Al comienzo de la primavera, cuando el dios de la vegetación retornaba de su estadía en el inframundo, los habitantes de las ciudades sumerias festejaban su acoplamiento con Inanna, la diosa de la fecundidad, en lo más alto del templo principal. El papel del joven dios de la vegetación recién salido de la tierra era interpretado por el rey de la ciudad, y el de la madre Tierra, Inanna, por su sacerdotisa. Este acto era la ceremonia más importante de la fiesta del Año Nuevo, la gran celebración que congregaba a la mayoría de la población alrededor del ziggurat, el templo que por su altura era también una metáfora de la unión entre la tierra y el cielo.

fig. 9  
FIGURA 9. Diosa de la Tierra sosteniendo
en sus manos ramas florecidas. Pintura mural de
Teotihuacán.

 
Las concepciones sumerias y mesoamericanas sobre el origen de los granos y el lugar donde éstos se guardaban revelan semejanzas sorprendentes. En Sumeria, los granos alimenticios permanecen almacenados, como en Mesoamérica, en el interior de una montaña sagrada. Al igual que entre los mayas, en Mesopotamia el dios del grano literalmente brota de las profundidades de la tierra y su aparición es señalada por la gran fiesta agrícola de los primeros frutos.

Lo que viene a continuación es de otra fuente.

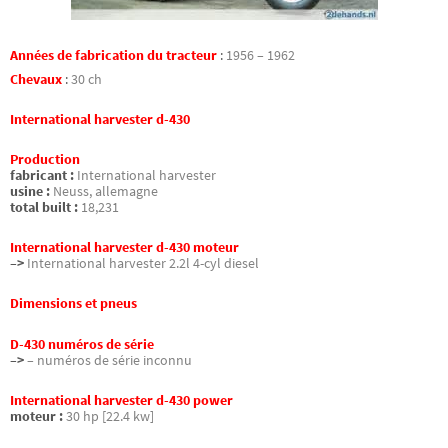
Années de fabrication du tracteur
:
1956 – 1962
Chevaux
:
30 ch
International harvester d-430
Production
fabricant :
International harvester
usine :
Neuss, allemagne
total built :
18,231
International harvester d-430 moteur
–>
International harvester 2.2l 4-cyl diesel
Dimensions et pneus
D-430 numéros de série
–>
– numéros de série inconnu
International harvester d-430 power
moteur :
30 hp [22.4 kw]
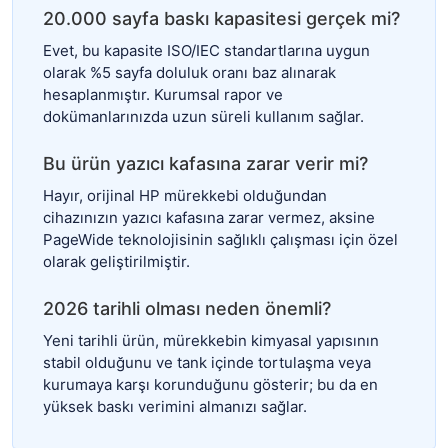
20.000 sayfa baskı kapasitesi gerçek mi?
Evet, bu kapasite ISO/IEC standartlarına uygun
olarak %5 sayfa doluluk oranı baz alınarak
hesaplanmıştır. Kurumsal rapor ve
dokümanlarınızda uzun süreli kullanım sağlar.
Bu ürün yazıcı kafasına zarar verir mi?
Hayır, orijinal HP mürekkebi olduğundan
cihazınızın yazıcı kafasına zarar vermez, aksine
PageWide teknolojisinin sağlıklı çalışması için özel
olarak geliştirilmiştir.
2026 tarihli olması neden önemli?
Yeni tarihli ürün, mürekkebin kimyasal yapısının
stabil olduğunu ve tank içinde tortulaşma veya
kurumaya karşı korunduğunu gösterir; bu da en
yüksek baskı verimini almanızı sağlar.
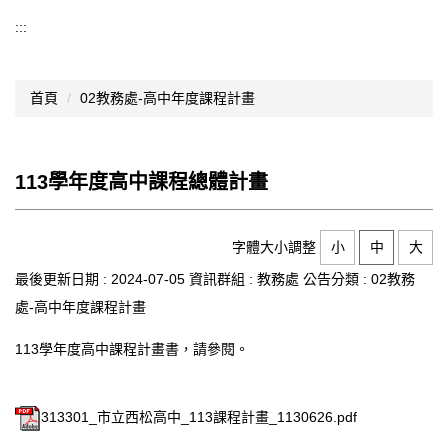
導覽選單
:::
行政處室
首頁
02教務處-高中年度課程計畫
認識西松
網路資源
113學年度高中課程總體計畫
文件資料
西松亮點
字體大小調整
小
中
大
網站管理
最後更新日期 :
2024-07-05
資訊群組 :
教務處
公告分類 :
02教務
處-高中年度課程計畫
行事曆
113學年度高中課程計畫書，請參閱。
西松學習歷程檔案
家長會
313301_市立西松高中_113課程計畫_1130626.pdf
家長專區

También es semejante la fiesta del Año Nuevo, que en Mesopotamia, Egipto y Mesoamérica celebraba el comienzo de la primavera y la renovación prodigiosa de la vegetación. En Mesoamérica, el festival del Año Nuevo estaba centrado en la renovación de la naturaleza, un rito que simbolizaba el brote del dios joven del maíz. En Mesopotamia festejaba la unión de las fuerzas del cielo y de la tierra, y era la ceremonia pública más importante. Las tablillas escritas transmitieron los conmovedores poemas dedicados a esa fiesta. En esos días se escenificaba el apareamiento de las fuerzas regeneradoras del cosmos, representadas por la persona del rey y la sacerdotisa de Inanna.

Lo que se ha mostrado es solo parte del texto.